The chairman said that we do not need to see those decisions as there is no scope to apply the Criminal Procedure Code in this tribunal. He said that section 10 of ICTA is about procedure of trial and there is no scope allow the accused to explain on the evidence.
Razzak then said that the tribunal did not ask the accused to explain the allegations against him as required in section 17(1). The chairman then said that the court gave him this chance at the time of framing charge.
Razzaq then said that at the time of framing charge you only asked the accused to enter his plea of ‘not guilty’ and you said that he would be given a chance to talk later on. Then, when the prosecution case closed we applied to allow the accused to give explanation at that point, but at that time you said that you would allow the accused to explain after close of the defence case. Now you are not allowing him to explain the charges.
The chairman said that it may have said that, but there is no scope under the Act and the Rules for this.
Judge Anwarul Haq said that the procedure of trial is stated in section 10. There is no scope to allow the accused to give explanation on evidence in section 10. All the procedures of sections 10 and 11 have been complied with.
Barrister Moudud Ahmed then appeared for defense and said that even if the right is not included in section 10 of ICTA, for the sake of fairness you should allow the accused to give explanation against the charges. 'You cannot pass judgment without hearing the explanation of the Accused,' he said.
The lawyer Khandaker Mahbub Uddin Ahmed appearing for the defense said that the tribunal should interpret section 10 of the Act to accommodate section 17(1). The word ‘charge’ should be interpreted to include summary of evidence.

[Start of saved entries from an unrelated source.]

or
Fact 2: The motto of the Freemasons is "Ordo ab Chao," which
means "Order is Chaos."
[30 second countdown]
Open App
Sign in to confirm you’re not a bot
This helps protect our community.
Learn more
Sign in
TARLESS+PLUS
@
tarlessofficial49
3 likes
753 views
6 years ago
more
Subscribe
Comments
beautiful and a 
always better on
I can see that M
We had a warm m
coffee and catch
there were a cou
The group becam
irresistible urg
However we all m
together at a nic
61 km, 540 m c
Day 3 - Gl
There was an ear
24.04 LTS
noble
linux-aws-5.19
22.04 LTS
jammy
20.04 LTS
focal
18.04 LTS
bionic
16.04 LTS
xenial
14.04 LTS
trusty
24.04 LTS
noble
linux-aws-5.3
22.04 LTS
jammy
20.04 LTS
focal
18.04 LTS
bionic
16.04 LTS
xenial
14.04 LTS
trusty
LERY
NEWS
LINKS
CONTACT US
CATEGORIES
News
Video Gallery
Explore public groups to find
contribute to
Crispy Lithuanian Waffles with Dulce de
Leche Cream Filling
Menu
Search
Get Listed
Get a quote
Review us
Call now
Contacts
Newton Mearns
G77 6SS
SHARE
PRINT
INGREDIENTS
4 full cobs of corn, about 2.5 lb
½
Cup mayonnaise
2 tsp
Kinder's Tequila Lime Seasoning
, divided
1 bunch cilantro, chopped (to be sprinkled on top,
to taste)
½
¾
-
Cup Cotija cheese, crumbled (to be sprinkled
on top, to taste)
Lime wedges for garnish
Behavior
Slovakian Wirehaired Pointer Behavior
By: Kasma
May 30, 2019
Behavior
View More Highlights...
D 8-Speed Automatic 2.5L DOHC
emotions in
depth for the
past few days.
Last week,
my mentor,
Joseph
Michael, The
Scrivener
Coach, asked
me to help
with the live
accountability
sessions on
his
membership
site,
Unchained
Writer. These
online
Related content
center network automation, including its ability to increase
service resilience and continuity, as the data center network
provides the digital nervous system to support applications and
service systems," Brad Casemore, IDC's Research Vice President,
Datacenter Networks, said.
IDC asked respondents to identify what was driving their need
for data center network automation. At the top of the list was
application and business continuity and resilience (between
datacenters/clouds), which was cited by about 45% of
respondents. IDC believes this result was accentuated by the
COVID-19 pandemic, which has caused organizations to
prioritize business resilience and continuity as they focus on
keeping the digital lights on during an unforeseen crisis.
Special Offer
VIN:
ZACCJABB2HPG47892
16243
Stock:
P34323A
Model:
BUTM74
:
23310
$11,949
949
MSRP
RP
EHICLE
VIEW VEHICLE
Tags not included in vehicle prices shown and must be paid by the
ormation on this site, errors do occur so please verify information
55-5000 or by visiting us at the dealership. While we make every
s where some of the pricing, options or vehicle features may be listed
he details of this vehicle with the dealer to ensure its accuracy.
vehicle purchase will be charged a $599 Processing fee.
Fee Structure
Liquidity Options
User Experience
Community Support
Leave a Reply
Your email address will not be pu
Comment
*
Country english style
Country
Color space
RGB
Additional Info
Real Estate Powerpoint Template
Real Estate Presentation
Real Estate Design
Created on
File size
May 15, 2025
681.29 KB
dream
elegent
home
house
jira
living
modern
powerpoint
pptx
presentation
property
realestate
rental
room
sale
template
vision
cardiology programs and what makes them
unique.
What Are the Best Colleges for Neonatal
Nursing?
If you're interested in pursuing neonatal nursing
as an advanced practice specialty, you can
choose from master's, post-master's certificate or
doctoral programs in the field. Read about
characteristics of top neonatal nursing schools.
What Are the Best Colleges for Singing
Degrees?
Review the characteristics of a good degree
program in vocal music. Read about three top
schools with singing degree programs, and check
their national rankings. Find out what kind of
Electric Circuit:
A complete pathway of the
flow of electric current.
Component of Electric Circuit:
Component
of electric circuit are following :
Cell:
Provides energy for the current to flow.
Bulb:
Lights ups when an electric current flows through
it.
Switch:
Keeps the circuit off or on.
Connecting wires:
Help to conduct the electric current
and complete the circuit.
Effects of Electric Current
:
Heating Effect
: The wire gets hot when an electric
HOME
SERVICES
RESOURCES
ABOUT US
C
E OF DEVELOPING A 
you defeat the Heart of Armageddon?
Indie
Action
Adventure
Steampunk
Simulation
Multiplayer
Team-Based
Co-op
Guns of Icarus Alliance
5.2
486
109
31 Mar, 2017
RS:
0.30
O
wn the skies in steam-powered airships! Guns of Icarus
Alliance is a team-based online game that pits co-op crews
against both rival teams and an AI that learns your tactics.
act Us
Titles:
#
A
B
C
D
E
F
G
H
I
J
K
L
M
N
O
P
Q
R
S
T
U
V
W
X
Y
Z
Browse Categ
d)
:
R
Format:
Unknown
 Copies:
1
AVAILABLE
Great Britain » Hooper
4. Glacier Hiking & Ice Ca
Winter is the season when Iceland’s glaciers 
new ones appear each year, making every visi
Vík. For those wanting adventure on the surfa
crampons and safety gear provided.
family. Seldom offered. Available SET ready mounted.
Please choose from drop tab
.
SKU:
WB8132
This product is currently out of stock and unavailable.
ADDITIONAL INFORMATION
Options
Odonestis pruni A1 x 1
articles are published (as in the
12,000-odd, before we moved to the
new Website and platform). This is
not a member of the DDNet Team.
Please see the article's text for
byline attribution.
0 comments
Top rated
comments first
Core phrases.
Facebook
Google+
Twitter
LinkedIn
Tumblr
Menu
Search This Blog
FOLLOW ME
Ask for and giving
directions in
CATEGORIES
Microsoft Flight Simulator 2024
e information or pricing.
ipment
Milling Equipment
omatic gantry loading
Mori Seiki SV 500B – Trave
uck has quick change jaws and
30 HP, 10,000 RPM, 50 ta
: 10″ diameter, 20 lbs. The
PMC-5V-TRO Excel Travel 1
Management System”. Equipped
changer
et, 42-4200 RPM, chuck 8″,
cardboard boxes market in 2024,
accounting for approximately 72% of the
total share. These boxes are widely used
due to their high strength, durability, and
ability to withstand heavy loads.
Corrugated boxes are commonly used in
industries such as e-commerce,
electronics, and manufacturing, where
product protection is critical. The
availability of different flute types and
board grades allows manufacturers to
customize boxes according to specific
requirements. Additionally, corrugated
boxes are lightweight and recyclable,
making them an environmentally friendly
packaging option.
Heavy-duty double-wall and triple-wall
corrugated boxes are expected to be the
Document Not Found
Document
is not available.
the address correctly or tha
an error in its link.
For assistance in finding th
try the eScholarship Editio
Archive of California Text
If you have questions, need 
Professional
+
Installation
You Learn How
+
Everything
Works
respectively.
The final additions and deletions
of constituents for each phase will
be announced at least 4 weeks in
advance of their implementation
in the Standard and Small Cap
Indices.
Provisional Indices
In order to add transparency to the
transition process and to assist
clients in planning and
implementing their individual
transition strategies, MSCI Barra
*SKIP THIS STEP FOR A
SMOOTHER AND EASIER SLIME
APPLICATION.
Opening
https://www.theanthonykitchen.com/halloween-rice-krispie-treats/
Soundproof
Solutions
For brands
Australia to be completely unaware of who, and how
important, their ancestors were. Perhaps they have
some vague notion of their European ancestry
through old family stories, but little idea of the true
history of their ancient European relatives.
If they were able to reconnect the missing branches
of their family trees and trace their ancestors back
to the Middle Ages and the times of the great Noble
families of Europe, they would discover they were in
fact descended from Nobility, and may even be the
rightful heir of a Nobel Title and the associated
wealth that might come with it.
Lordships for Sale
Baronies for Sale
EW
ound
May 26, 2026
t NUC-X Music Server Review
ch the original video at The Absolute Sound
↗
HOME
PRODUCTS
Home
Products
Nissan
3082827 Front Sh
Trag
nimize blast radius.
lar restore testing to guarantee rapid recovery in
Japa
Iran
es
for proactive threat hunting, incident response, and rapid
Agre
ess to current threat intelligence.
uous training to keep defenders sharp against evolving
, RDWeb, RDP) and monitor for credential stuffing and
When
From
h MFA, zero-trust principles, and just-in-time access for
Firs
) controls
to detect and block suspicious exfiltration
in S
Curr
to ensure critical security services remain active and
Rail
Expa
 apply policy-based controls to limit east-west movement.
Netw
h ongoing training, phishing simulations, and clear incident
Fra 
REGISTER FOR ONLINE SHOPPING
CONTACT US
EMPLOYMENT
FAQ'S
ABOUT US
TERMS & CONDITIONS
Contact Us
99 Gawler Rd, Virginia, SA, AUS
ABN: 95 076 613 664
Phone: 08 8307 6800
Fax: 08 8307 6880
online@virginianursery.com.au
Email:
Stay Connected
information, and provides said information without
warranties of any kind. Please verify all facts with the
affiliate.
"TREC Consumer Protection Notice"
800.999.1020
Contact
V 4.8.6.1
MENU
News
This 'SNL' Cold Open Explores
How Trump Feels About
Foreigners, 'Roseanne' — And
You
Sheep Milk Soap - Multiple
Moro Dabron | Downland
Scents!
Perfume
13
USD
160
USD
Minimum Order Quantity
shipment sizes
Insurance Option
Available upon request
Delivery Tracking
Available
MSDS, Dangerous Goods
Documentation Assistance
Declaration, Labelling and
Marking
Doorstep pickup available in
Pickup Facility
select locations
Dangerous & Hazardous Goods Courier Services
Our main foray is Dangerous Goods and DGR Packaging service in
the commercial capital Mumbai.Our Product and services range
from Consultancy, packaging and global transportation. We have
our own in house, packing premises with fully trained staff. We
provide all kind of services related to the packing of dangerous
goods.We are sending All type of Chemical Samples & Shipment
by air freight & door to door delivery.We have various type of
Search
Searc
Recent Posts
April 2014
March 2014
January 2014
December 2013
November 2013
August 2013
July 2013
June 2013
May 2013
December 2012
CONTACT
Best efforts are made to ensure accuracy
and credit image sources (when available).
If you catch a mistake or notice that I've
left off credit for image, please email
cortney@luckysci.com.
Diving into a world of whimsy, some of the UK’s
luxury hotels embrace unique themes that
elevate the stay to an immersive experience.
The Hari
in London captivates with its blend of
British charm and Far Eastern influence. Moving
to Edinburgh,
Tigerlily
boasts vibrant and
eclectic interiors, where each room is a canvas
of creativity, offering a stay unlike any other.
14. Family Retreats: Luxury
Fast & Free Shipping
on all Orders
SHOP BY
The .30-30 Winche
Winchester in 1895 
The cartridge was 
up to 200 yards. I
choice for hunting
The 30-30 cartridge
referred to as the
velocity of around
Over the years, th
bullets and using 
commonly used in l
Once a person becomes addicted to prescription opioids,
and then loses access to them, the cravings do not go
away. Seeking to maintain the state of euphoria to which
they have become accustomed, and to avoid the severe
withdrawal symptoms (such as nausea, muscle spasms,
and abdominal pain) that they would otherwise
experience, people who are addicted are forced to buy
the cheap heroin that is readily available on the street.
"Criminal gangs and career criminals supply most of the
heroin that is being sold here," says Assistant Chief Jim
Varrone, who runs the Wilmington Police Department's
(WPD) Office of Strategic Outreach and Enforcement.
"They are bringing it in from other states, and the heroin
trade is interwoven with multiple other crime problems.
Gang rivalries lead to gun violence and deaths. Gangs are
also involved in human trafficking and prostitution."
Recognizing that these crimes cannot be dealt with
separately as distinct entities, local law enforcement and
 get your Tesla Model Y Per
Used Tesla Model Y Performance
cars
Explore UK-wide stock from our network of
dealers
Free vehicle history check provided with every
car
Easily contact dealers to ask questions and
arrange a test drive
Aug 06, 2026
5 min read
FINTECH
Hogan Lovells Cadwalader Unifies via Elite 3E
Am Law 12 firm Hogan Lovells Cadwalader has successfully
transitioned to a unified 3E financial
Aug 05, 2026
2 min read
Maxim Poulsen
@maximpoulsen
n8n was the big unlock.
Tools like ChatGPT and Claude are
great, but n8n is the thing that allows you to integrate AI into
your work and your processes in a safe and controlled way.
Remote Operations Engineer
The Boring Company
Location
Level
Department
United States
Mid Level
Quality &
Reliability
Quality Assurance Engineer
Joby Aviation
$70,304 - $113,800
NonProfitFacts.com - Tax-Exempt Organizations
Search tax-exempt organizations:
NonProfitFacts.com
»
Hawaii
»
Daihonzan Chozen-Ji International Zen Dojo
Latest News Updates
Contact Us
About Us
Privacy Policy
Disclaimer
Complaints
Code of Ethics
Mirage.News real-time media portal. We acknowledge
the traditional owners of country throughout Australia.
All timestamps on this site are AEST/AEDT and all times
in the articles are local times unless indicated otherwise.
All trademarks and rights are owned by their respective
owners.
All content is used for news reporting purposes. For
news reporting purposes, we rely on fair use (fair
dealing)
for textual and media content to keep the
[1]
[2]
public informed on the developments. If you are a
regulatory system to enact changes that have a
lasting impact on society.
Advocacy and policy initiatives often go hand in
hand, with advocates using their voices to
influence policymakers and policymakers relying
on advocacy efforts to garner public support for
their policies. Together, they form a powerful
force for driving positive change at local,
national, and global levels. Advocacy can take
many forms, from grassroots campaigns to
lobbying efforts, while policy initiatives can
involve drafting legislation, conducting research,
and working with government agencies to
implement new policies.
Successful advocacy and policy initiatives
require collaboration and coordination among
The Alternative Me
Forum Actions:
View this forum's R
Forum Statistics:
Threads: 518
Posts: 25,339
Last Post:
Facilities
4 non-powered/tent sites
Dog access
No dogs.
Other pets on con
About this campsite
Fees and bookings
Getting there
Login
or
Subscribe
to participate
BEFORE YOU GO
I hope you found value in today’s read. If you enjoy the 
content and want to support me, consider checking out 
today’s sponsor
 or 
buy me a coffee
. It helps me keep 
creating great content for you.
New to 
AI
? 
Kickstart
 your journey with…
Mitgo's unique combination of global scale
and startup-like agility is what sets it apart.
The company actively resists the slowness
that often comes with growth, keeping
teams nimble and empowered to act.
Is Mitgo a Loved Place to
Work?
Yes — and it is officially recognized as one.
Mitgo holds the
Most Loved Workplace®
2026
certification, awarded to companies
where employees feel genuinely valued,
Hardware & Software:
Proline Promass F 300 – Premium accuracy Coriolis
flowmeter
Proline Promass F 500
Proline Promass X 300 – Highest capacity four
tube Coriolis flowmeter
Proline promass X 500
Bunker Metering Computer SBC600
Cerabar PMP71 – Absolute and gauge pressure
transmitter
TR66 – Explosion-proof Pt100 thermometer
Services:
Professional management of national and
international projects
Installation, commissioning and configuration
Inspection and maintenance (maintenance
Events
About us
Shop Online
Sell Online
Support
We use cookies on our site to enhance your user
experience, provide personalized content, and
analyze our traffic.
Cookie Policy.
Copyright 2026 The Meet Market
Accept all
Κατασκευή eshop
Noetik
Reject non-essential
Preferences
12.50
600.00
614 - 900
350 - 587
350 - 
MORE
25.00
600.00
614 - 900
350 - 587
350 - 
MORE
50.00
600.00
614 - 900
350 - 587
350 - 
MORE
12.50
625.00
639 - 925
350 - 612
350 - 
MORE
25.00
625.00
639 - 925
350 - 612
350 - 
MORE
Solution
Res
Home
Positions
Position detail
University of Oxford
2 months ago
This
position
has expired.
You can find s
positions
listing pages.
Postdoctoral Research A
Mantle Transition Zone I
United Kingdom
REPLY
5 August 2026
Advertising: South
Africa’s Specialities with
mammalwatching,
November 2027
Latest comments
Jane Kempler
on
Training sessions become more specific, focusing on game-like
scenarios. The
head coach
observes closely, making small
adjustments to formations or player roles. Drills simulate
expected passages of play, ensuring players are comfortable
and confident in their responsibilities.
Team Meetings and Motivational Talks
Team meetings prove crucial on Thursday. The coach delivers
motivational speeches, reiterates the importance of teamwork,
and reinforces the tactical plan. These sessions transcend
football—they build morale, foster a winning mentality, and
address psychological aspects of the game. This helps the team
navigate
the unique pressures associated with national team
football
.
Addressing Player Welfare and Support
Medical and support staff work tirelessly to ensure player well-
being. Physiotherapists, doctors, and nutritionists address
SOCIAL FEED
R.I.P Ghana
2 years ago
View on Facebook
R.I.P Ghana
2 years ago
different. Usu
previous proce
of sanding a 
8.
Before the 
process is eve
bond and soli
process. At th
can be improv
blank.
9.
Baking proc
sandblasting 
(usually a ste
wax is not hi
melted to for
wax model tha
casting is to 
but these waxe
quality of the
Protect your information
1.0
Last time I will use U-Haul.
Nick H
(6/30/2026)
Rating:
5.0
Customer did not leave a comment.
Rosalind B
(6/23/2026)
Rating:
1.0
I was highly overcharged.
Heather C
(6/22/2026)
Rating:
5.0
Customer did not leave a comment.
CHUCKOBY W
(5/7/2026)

Haider Ali, the prosecutor, stated that at the time of framing charges the accused was asked to enter plea, so section 17(1) has been complied with. Section 23 of the 1973 Act has excluded application of the criminal procedure code, so the court should not consider section 342. Section 17(1) provides a right for explanation of charges and it was complied with at the time of framing of charge. It is not a right to explain the evidence.
The chairman then asked Haider Ali that if this tribunal thinks that for the ends of justice the accused may be asked for an explanation, can we do this? Haider Ali said that under rule 46A the tribunal has that power, but it is not necessary at this stage of trial.
The tribunal said that they will pass the order later.
After the lunch break, the defense counsel were not present as they boycotted proceedings due to the alleged witness abduction.
The chairman rejected the application relating to section 17(1).
7. Application re recall of order
Another application concerning the recall of an order dated 23th October 2012 was rejected. (Not clear what that was)
8. Application to allow Noman and Bali to testify at the tribunal
An application to allow Mr. Oliullah Noman and Mr. Shukharanjan Bali to testify as Defence Witnesses before commencement of Argument was rejected.